It may be too late to affect this election's outcome, but once again
the Republican moralizers are being hoisted on their own hypocrisy.
The entire theme of their presidential campaign has rested on the notion
that George W. Bush
is more trustworthy and truthful than Al Gore. As if the Texas governor's
numerous prior
misstatements (to put it politely) about himself, his programs and
his record were not sufficient
to undermine his promise to "return honor and integrity" to the White
House, we now learn
that he just plain lied two years ago to a Dallas Morning News reporter
about his arrest record.
Attempting to dismiss Bush's 1976 drunken-driving arrest in Texas --
when he was 30 years old
-- William Bennett, the pompous national expert on virtue, said Friday
morning that the incident
would be important only if the governor had lied. According to the
Republicans' professed
standards of public conduct, Bennett is right:
The lie is worse than the original offense.

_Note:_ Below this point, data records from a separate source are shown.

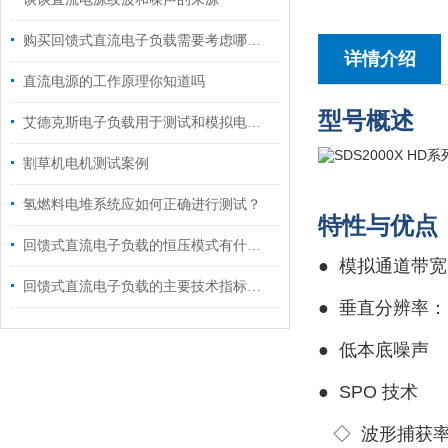
购买回馈式直流电子负载需要考虑哪些要素？
详情介绍
直流电源的工作原理你知道吗
型号概述
艾德克斯电子负载用于测试和模拟电源的负载条件
割草机电机测试案例
氢燃料电堆系统应如何正确进行测试？
特性与优点
回馈式直流电子负载的恒压模式有什么用途?
●
模拟通道带宽：
回馈式直流电子负载的主要技术指标说明
●
垂直分辨率：12
●
低本底噪声
●
SPO 技术
◇
波形捕获率最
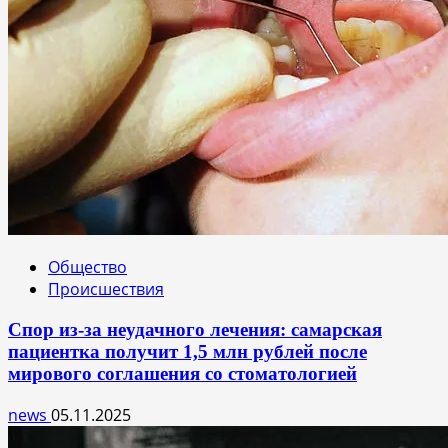
Общество
Происшествия
Спор из-за неудачного лечения: самарская
пациентка получит 1,5 млн рублей после
мирового соглашения со стоматологией
news
05.11.2025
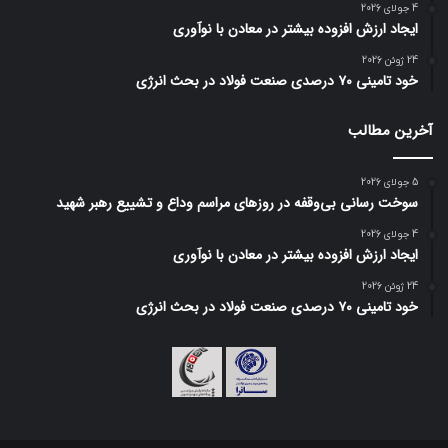
4 جولای 2026
ایجاد ارزش افزوده بیشتر در معادن با نوآوری
24 ژوئن 2026
خود تامینی ۷۰ درصدی صنعت فولاد در بحث انرژی
آخرین مطالب
5 جولای 2026
سوخت رسانی بی‌وقفه در روز‌های مراسم وداع و تشییع رهبر شهید
4 جولای 2026
ایجاد ارزش افزوده بیشتر در معادن با نوآوری
24 ژوئن 2026
خود تامینی ۷۰ درصدی صنعت فولاد در بحث انرژی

So what will Bennett say now?
Perhaps he will try to hide behind the diversionary whining by Bush
aide Karen Hughes that this
revelation about her boss is a Democratic dirty trick. But if the Gore
campaign had known about
the DUI incident, why would it have waited until now to leak it, while
Bush and his campaign were
blasting Gore almost daily as a liar? That nasty attack dog Gore wouldn't
have waited, would he?
The story was found by a local reporter for Fox News -- not exactly
the venue a Democratic dirty
trickster would have chosen for a calculated media assault.
Anyway, why is telling the truth about Bush a "dirty trick"? Doesn't
the public have a right to know
whether a presidential candidate has an arrest record? Shouldn't Bush
explain why he kept drinking
excessively for 10 years after he was arrested for endangering lives
behind the wheel?
Imagine the reaction if Gore had been caught in this kind of embarrassment
and coverup.
The Republicans have insisted for many months that every tiny, nit-picking
contradiction they could
detect in past statements by Gore represents a major blot on the vice
president's integrity. Over time,
many of those accusations turned out to be partly or wholly false,
yet they served to damage Gore's
reputation and image. There is simply no question about this charge
or the attempt to cover up the truth
-- despite the sudden claims by Hughes that the Dallas Morning New
reporter is wrong about his 1998
conversation with Bush.
The DUI story certainly isn't the most serious question about Bush's
fitness for office, even by Republican
standards. Thursday, Sen. Bob Kerrey, D-Neb., and Sen. Daniel Inouye,
D-Hawaii, grievously wounded
military veterans who have been awarded the Congressional Medal of
Honor, demanded that Bush
disclose the entire record of his service with the Texas Air Guard.
The Republican nominee has clearly
prevaricated about his military record on more than one occasion, most
notably in his campaign
autobiography, "A Charge to Keep" (coauthored with Hughes), where he
claimed to have continued
flying for "several years" after he completed pilot training. What
he really did during the final two years
of his six-year Guard commitment remains mysterious.
When Bush's supporters in South Carolina questioned John McCain's service
record with a disgusting
smear, the Arizona senator immediately responded by releasing everything.
Why won't Bush do the same?
What is he concealing about his failure to take a flight physical and
his subsequent disappearance from duty?